Vergleichen Sie die umgewandelte Datei in der Anzeigegröße statt bei 100 % Zoom. Unterschiede, die beim Hineinzoomen auf einzelne Pixel erheblich aussehen, sind bei der tatsächlich gerenderten Breite auf einer Webseite oft unsichtbar.

Häufig gestellte Fragen

Wie viel kleiner ist WebP als JPG?

Typischerweise 25–35 % kleiner bei gleichwertiger visueller Qualität und 40 %+ bei Bildern mit großen glatten Flächen. Der Vorteil wird bei sehr detaillierten oder kornreichen Inhalten kleiner.

Warum ist WebP kleiner als JPG?

WebP sagt jede Region anhand benachbarter Pixel voraus und kodiert nur die Differenz, nutzt größere Blöcke als JPEGs 8×8-Raster und wendet eine effizientere Entropiekodierung an.

Ist WebP von geringerer Qualität als JPG?

Nein. Bei gleicher Dateigröße sieht WebP allgemein besser aus, mit weniger Banding und weniger Blockartefakten. Seine Qualitätszahlen sind nicht direkt mit denen von JPEG vergleichbar, also beurteilen Sie die visuelle Ausgabe.

Wann sollte ich WebP nicht nutzen?

Vermeiden Sie WebP für E-Mail (den meisten Programmen fehlt die Unterstützung), Druckauslieferung, manche nativen Apps und SDKs sowie ältere Toolchains. Nutzen Sie dort JPEG oder PNG, oder AVIF, wenn maximale Kompression das Ziel ist.

Unterstützen alle Browser WebP?

Praktisch ja — Chrome, Firefox, Safari 14+, Edge und Opera dekodieren alle WebP und decken etwa 97 % der globalen Browsernutzung ab. Die Lücken liegen meist bei E-Mail-Programmen und älterer Desktop-Software, nicht bei Browsern.
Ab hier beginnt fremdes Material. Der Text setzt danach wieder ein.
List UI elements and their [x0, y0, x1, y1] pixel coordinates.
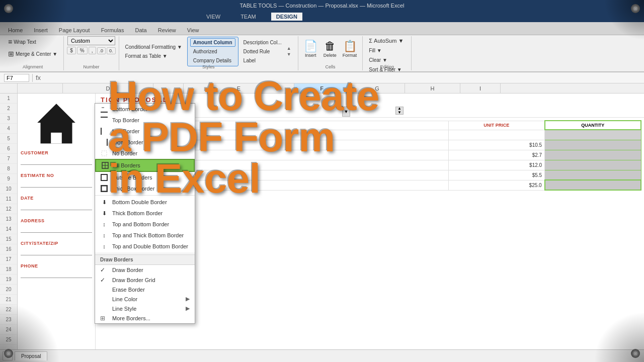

Sollte ich meine JPGs in WebP umwandeln?

Für Website- und App-Bilder ja — Sie bekommen 25–35 % kleinere Dateien ohne sichtbaren Qualitätsverlust. Behalten Sie die Original-JPGs als Master und eine JPG-Kopie für überall dort, wo WebP nicht unterstützt wird, etwa E-Mail.

Kann ich WebP zurück in JPG umwandeln?

Ja. Wenn eine Seite, App oder E-Mail WebP ablehnt, wandeln Sie es in JPG um und es öffnet sich überall. Die Umwandlung fügt eine verlustbehaftete Neukodierung hinzu, also arbeiten Sie von der Quelle mit der höchsten Qualität, die Sie haben.